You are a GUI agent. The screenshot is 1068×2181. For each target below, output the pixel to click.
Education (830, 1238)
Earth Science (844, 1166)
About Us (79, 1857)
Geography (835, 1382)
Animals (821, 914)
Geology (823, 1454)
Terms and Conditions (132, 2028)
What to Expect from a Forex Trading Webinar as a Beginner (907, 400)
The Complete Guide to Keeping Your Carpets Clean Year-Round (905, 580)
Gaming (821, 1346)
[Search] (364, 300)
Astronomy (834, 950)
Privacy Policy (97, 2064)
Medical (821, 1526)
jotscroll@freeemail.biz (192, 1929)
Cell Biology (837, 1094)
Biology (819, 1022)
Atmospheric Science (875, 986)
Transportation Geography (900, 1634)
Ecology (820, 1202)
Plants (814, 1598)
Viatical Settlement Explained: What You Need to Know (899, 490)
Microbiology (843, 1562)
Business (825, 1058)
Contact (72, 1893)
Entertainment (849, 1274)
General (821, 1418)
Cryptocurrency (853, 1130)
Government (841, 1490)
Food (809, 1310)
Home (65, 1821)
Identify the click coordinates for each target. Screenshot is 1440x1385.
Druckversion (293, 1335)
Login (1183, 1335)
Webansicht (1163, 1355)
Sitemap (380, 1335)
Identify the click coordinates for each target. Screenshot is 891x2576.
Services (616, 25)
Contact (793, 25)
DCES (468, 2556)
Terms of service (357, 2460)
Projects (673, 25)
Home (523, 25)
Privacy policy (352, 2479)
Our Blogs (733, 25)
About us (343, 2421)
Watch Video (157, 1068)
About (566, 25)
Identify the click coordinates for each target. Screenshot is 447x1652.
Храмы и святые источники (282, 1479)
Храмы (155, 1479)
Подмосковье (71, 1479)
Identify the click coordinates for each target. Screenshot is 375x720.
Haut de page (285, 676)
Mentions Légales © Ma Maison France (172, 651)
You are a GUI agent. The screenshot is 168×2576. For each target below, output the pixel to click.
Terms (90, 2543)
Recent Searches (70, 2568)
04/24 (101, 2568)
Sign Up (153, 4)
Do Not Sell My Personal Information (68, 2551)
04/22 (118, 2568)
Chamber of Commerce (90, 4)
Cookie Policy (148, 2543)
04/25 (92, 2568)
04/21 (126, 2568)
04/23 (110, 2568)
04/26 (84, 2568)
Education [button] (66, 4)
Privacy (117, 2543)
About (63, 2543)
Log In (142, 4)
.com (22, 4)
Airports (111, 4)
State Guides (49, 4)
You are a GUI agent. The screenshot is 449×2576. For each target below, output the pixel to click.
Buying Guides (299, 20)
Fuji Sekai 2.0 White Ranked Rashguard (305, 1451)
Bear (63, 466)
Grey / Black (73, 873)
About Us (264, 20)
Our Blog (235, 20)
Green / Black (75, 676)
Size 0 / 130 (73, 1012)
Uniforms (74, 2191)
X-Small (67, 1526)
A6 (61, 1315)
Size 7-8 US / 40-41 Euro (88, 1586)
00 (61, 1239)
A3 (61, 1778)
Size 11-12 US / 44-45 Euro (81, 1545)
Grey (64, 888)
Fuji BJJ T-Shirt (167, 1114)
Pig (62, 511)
++++++++
== Work task ==
The answer is the lines above between the line holding "Biology (819, 1022)" and the line holding "Services (616, 25)", inclusive, each written out exactly, and no others.

== Response to this exercise ==
Biology (819, 1022)
Atmospheric Science (875, 986)
Transportation Geography (900, 1634)
Ecology (820, 1202)
Plants (814, 1598)
Viatical Settlement Explained: What You Need to Know (899, 490)
Microbiology (843, 1562)
Business (825, 1058)
Contact (72, 1893)
Entertainment (849, 1274)
General (821, 1418)
Cryptocurrency (853, 1130)
Government (841, 1490)
Food (809, 1310)
Home (65, 1821)
Identify the click coordinates for each target. Screenshot is 1440x1385.
Druckversion (293, 1335)
Login (1183, 1335)
Webansicht (1163, 1355)
Sitemap (380, 1335)
Identify the click coordinates for each target. Screenshot is 891x2576.
Services (616, 25)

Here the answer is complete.